§ **TASK BRIEF**
Each line of the data below holding the word "common" must be copied.

── INPUT RECORDS ──

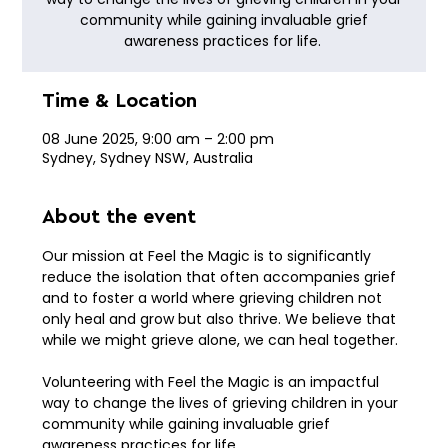
community while gaining invaluable grief
awareness practices for life.
Time & Location
08 June 2025, 9:00 am – 2:00 pm
Sydney, Sydney NSW, Australia
About the event
Our mission at Feel the Magic is to significantly 
reduce the isolation that often accompanies grief 
and to foster a world where grieving children not 
only heal and grow but also thrive. We believe that 
while we might grieve alone, we can heal together.
Volunteering with Feel the Magic is an impactful 
way to change the lives of grieving children in your 
community while gaining invaluable grief 
awareness practices for life. 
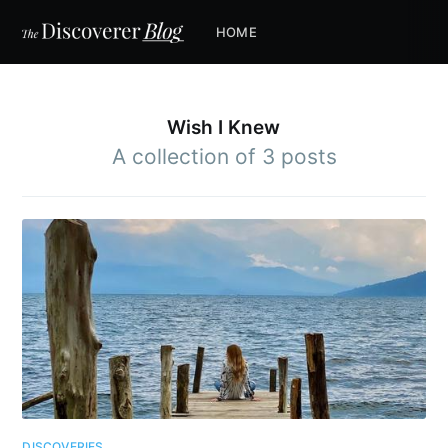
HOME
Wish I Knew
A collection of 3 posts
DISCOVERIES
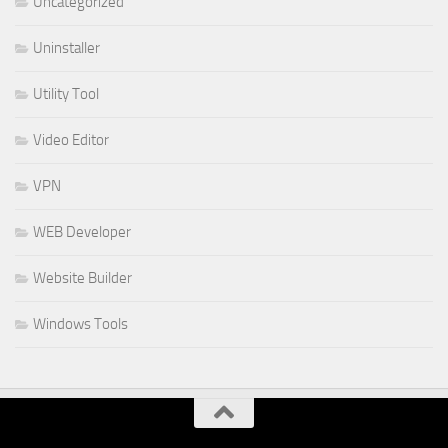
Uncategorized
Uninstaller
Utility Tool
Video Editor
VPN
WEB Developer
Website Builder
Windows Tools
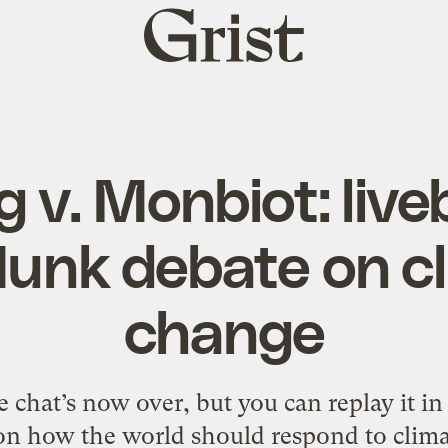
Grist
home
 v. Monbiot: live
unk debate on c
change
 chat’s now over, but you can replay it in 
 on how the world should respond to clima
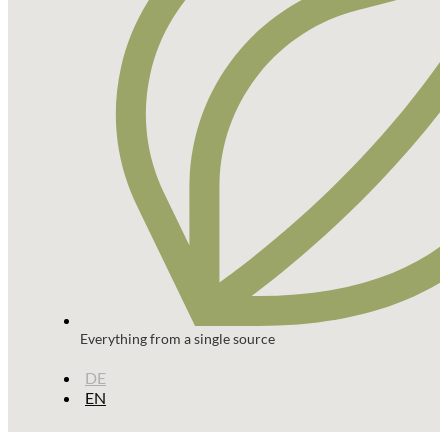
Everything from a single source
DE
EN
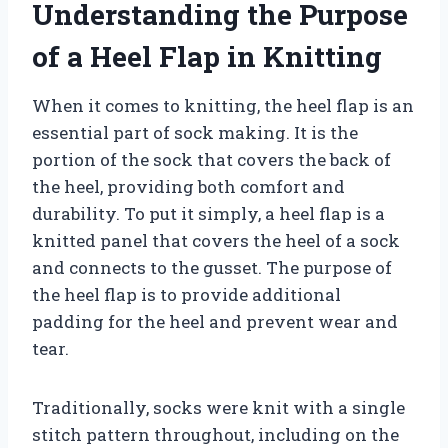
Understanding the Purpose
of a Heel Flap in Knitting
When it comes to knitting, the heel flap is an
essential part of sock making. It is the
portion of the sock that covers the back of
the heel, providing both comfort and
durability. To put it simply, a heel flap is a
knitted panel that covers the heel of a sock
and connects to the gusset. The purpose of
the heel flap is to provide additional
padding for the heel and prevent wear and
tear.
Traditionally, socks were knit with a single
stitch pattern throughout, including on the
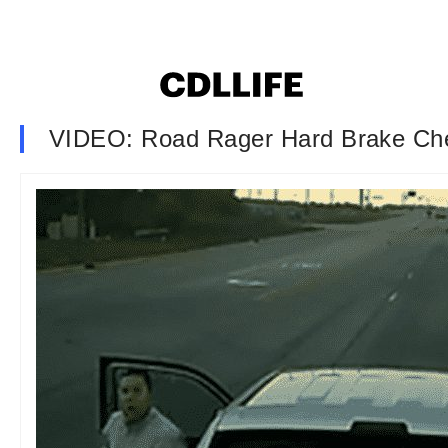
VIDEO: Road Rager Hard Brake Ch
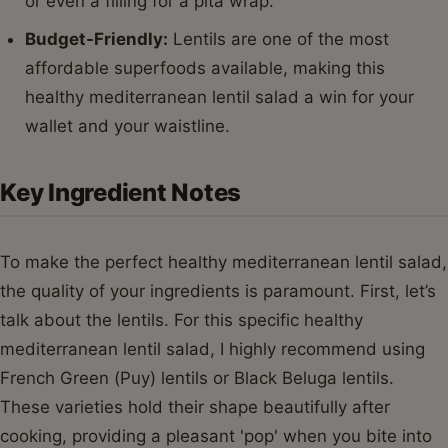
or even a filling for a pita wrap.
Budget-Friendly:
Lentils are one of the most
affordable superfoods available, making this
healthy mediterranean lentil salad a win for your
wallet and your waistline.
Key Ingredient Notes
To make the perfect healthy mediterranean lentil salad,
the quality of your ingredients is paramount. First, let’s
talk about the lentils. For this specific healthy
mediterranean lentil salad, I highly recommend using
French Green (Puy) lentils or Black Beluga lentils.
These varieties hold their shape beautifully after
cooking, providing a pleasant 'pop' when you bite into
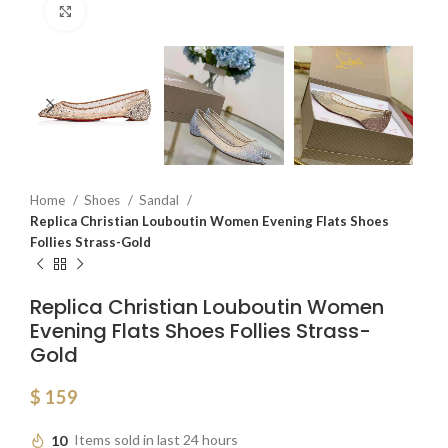
Click to enlarge
Home
Shoes
Sandal
Replica Christian Louboutin Women Evening Flats Shoes
Follies Strass-Gold
Replica Christian Louboutin Women
Evening Flats Shoes Follies Strass-
Gold
$
159
10
Items sold in last 24 hours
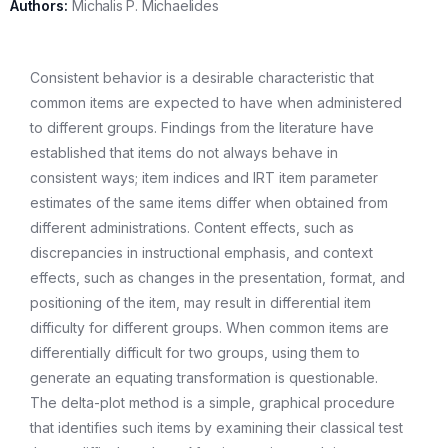
Authors:
Michalis P. Michaelides
Consistent behavior is a desirable characteristic that
common items are expected to have when administered
to different groups. Findings from the literature have
established that items do not always behave in
consistent ways; item indices and IRT item parameter
estimates of the same items differ when obtained from
different administrations. Content effects, such as
discrepancies in instructional emphasis, and context
effects, such as changes in the presentation, format, and
positioning of the item, may result in differential item
difficulty for different groups. When common items are
differentially difficult for two groups, using them to
generate an equating transformation is questionable.
The delta-plot method is a simple, graphical procedure
that identifies such items by examining their classical test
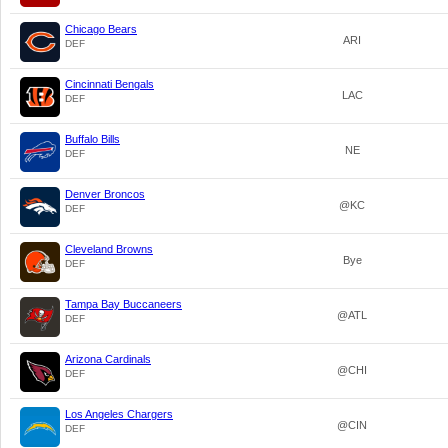
Chicago Bears
ARI
DEF
Cincinnati Bengals
LAC
DEF
Buffalo Bills
NE
DEF
Denver Broncos
@KC
DEF
Cleveland Browns
Bye
DEF
Tampa Bay Buccaneers
@ATL
DEF
Arizona Cardinals
@CHI
DEF
Los Angeles Chargers
@CIN
DEF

───

§ **ANSWER TO THIS TASK**
common items are expected to have when administered
difficulty for different groups. When common items are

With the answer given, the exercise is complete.